### Saved entries
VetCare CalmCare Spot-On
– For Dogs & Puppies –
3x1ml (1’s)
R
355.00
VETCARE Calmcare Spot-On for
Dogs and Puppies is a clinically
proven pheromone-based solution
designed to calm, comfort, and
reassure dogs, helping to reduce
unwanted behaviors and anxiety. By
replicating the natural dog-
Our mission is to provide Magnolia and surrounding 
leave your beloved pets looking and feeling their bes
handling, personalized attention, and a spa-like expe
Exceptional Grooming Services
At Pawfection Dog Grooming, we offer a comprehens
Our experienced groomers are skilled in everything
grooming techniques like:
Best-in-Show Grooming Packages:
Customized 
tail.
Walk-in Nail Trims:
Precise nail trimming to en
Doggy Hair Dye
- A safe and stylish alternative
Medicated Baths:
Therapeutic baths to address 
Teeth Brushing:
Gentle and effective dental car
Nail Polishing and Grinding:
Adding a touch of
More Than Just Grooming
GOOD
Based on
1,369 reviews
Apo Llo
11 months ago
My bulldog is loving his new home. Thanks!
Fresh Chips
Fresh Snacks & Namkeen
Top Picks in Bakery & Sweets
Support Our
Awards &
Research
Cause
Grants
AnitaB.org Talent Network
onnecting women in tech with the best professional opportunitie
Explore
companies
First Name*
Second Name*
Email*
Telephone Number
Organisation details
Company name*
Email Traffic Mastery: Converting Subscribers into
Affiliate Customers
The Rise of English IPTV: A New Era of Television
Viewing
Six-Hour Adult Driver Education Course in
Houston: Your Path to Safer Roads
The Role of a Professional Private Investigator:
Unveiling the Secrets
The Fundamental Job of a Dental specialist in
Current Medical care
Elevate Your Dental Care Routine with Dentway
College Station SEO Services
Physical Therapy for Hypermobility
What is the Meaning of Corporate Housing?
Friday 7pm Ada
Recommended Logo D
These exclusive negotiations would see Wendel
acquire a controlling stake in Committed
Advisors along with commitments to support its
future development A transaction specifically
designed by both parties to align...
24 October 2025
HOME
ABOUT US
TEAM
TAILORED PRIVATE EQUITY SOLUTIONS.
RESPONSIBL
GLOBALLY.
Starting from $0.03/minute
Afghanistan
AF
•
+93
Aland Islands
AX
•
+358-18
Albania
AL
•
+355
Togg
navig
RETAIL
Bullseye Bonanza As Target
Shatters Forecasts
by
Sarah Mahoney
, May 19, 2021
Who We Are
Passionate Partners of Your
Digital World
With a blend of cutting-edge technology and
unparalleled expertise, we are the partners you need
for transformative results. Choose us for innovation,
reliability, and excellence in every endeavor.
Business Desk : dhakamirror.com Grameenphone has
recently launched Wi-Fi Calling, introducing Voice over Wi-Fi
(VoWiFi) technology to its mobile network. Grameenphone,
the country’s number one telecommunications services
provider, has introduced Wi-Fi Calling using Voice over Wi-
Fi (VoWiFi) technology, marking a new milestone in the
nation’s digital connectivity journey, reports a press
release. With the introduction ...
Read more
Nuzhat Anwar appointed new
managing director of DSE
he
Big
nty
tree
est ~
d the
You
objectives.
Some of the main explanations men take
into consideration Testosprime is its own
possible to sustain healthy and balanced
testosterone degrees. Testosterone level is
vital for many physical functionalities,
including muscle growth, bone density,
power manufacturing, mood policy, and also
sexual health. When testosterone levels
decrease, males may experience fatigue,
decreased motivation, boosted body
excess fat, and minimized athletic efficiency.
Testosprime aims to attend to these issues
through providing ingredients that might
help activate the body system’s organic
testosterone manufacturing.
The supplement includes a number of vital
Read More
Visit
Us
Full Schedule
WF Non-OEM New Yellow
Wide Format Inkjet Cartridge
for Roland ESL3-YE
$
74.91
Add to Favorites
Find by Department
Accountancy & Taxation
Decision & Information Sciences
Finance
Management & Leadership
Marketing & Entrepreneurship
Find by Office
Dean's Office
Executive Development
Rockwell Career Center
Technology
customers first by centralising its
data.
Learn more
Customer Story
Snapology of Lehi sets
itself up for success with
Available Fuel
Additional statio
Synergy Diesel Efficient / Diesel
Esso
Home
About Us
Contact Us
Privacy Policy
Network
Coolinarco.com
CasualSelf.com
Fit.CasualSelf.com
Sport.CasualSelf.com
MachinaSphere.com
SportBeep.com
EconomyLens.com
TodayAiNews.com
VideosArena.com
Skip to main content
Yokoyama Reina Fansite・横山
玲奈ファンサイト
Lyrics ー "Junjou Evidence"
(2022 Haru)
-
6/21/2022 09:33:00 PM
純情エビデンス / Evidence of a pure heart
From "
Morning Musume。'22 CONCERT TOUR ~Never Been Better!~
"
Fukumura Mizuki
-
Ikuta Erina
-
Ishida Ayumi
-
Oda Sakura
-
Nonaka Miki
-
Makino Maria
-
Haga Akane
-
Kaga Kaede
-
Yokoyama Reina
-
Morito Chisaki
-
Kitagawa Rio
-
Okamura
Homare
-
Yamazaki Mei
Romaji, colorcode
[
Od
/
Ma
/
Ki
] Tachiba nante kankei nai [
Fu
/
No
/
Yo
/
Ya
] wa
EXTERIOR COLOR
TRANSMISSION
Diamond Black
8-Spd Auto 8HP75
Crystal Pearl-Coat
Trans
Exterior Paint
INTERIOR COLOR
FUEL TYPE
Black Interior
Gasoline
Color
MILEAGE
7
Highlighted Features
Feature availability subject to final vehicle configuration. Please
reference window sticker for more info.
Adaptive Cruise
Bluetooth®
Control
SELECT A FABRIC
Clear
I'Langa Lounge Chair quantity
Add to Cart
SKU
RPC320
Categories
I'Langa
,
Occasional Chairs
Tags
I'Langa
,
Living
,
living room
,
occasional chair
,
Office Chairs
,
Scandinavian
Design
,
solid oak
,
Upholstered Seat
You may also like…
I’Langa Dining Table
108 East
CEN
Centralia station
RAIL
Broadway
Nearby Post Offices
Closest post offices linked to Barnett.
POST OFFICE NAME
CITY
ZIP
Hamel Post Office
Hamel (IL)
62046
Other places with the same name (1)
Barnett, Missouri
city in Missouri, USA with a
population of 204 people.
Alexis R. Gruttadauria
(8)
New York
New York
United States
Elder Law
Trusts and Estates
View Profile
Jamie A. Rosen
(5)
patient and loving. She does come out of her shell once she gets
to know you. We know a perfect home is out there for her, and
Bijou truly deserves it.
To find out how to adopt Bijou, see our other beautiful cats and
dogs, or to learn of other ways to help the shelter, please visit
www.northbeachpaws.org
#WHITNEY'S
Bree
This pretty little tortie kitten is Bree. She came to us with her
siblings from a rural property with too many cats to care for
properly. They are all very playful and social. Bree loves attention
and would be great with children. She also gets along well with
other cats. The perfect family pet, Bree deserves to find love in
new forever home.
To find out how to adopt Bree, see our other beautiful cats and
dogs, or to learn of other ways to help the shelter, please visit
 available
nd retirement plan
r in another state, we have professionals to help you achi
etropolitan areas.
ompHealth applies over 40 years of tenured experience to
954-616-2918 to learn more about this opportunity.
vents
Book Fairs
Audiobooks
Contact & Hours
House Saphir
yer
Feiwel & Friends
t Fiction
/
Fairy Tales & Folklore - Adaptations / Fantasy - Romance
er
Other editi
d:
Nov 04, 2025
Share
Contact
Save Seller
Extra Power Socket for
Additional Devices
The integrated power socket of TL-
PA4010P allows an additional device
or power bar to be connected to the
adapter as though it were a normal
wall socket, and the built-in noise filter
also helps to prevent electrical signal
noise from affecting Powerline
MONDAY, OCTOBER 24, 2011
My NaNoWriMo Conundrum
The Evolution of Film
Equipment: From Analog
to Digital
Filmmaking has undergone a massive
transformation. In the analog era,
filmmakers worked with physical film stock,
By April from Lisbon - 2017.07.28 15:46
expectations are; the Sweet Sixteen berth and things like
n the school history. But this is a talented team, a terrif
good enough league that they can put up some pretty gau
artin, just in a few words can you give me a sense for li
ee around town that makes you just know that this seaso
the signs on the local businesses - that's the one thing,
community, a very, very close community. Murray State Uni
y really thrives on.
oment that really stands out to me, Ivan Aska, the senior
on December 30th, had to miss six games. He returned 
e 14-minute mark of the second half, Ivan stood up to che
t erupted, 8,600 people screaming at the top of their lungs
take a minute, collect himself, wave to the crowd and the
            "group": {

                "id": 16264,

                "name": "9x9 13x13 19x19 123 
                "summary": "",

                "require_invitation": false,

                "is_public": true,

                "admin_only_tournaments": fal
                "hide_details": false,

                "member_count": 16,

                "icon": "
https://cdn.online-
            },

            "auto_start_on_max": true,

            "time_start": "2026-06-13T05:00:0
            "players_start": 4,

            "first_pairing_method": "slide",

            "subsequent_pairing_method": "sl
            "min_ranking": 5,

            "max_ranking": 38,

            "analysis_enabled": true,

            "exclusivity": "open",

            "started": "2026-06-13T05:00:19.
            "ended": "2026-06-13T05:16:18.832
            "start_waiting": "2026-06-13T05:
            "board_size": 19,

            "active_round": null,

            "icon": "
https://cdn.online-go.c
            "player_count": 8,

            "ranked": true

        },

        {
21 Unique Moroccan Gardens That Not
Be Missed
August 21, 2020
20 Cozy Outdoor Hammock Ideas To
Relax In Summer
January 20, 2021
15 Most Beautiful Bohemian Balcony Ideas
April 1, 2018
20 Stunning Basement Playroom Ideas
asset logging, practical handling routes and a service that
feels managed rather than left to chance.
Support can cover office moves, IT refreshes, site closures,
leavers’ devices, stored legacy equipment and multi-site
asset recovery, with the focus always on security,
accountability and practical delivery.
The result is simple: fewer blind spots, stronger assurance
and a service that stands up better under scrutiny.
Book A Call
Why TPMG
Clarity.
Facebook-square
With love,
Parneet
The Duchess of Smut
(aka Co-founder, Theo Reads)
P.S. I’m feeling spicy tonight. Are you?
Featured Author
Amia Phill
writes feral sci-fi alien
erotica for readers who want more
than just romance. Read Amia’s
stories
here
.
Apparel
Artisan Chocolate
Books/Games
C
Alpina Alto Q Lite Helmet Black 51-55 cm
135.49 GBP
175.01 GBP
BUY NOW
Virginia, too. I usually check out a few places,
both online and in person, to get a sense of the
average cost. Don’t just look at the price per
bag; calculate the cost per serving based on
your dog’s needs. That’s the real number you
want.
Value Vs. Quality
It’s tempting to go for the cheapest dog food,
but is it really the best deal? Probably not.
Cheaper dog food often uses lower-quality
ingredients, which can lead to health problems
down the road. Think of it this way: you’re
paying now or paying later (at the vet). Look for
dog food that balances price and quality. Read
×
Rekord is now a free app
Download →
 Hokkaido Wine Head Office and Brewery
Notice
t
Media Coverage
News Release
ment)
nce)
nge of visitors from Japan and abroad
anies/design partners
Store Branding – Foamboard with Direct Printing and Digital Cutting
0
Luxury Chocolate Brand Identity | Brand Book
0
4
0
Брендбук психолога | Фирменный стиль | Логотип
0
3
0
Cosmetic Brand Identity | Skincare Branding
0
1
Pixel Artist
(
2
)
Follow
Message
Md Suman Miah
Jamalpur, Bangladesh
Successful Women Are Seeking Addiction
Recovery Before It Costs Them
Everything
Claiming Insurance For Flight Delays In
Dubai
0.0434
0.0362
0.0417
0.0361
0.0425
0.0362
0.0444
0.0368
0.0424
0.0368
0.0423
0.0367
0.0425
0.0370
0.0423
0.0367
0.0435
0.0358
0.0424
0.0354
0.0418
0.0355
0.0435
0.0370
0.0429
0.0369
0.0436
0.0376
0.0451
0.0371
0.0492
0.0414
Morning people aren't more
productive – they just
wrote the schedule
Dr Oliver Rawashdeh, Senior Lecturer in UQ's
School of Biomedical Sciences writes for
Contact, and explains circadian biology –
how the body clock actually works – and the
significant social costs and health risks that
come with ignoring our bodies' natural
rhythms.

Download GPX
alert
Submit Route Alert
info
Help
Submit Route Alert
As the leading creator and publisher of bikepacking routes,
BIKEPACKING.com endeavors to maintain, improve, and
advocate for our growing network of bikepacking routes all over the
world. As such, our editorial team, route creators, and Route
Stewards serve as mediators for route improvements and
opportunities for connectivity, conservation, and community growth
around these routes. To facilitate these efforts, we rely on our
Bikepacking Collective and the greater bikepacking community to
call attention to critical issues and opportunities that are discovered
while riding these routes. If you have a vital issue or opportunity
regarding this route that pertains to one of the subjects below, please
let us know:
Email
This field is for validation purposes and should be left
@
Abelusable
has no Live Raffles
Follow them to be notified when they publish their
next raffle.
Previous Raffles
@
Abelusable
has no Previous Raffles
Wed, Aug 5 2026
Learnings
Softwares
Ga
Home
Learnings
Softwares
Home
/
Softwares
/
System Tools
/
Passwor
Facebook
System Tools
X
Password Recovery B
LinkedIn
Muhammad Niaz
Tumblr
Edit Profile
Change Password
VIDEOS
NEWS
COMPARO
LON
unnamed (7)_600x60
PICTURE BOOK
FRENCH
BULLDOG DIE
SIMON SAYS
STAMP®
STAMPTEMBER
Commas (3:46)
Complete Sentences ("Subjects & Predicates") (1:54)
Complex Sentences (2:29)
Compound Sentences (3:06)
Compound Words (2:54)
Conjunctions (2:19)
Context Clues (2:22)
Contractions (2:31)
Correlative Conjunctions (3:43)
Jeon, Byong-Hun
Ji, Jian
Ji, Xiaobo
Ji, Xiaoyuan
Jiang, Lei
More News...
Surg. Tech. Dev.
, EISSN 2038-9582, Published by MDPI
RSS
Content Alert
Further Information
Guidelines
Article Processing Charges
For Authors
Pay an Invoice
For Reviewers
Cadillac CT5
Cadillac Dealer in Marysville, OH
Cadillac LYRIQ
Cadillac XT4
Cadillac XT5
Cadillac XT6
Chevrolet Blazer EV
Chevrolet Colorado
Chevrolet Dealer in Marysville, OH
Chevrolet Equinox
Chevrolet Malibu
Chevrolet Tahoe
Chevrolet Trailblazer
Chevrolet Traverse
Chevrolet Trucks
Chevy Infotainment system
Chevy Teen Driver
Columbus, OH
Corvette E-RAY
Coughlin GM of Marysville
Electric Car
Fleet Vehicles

### TASK DIRECTIONS
Of the entries above, transcribe exactly those lines that fall between the line containing "Snapology of Lehi sets" and the line containing "This pretty little", together with those two lines.

### WRITTEN RESPONSE
Snapology of Lehi sets
itself up for success with
Available Fuel
Additional statio
Synergy Diesel Efficient / Diesel
Esso
Home
About Us
Contact Us
Privacy Policy
Network
Coolinarco.com
CasualSelf.com
Fit.CasualSelf.com
Sport.CasualSelf.com
MachinaSphere.com
SportBeep.com
EconomyLens.com
TodayAiNews.com
VideosArena.com
Skip to main content
Yokoyama Reina Fansite・横山
玲奈ファンサイト
Lyrics ー "Junjou Evidence"
(2022 Haru)
-
6/21/2022 09:33:00 PM
純情エビデンス / Evidence of a pure heart
From "
Morning Musume。'22 CONCERT TOUR ~Never Been Better!~
"
Fukumura Mizuki
-
Ikuta Erina
-
Ishida Ayumi
-
Oda Sakura
-
Nonaka Miki
-
Makino Maria
-
Haga Akane
-
Kaga Kaede
-
Yokoyama Reina
-
Morito Chisaki
-
Kitagawa Rio
-
Okamura
Homare
-
Yamazaki Mei
Romaji, colorcode
[
Od
/
Ma
/
Ki
] Tachiba nante kankei nai [
Fu
/
No
/
Yo
/
Ya
] wa
EXTERIOR COLOR
TRANSMISSION
Diamond Black
8-Spd Auto 8HP75
Crystal Pearl-Coat
Trans
Exterior Paint
INTERIOR COLOR
FUEL TYPE
Black Interior
Gasoline
Color
MILEAGE
7
Highlighted Features
Feature availability subject to final vehicle configuration. Please
reference window sticker for more info.
Adaptive Cruise
Bluetooth®
Control
SELECT A FABRIC
Clear
I'Langa Lounge Chair quantity
Add to Cart
SKU
RPC320
Categories
I'Langa
,
Occasional Chairs
Tags
I'Langa
,
Living
,
living room
,
occasional chair
,
Office Chairs
,
Scandinavian
Design
,
solid oak
,
Upholstered Seat
You may also like…
I’Langa Dining Table
108 East
CEN
Centralia station
RAIL
Broadway
Nearby Post Offices
Closest post offices linked to Barnett.
POST OFFICE NAME
CITY
ZIP
Hamel Post Office
Hamel (IL)
62046
Other places with the same name (1)
Barnett, Missouri
city in Missouri, USA with a
population of 204 people.
Alexis R. Gruttadauria
(8)
New York
New York
United States
Elder Law
Trusts and Estates
View Profile
Jamie A. Rosen
(5)
patient and loving. She does come out of her shell once she gets
to know you. We know a perfect home is out there for her, and
Bijou truly deserves it.
To find out how to adopt Bijou, see our other beautiful cats and
dogs, or to learn of other ways to help the shelter, please visit
www.northbeachpaws.org
#WHITNEY'S
Bree
This pretty little tortie kitten is Bree. She came to us with her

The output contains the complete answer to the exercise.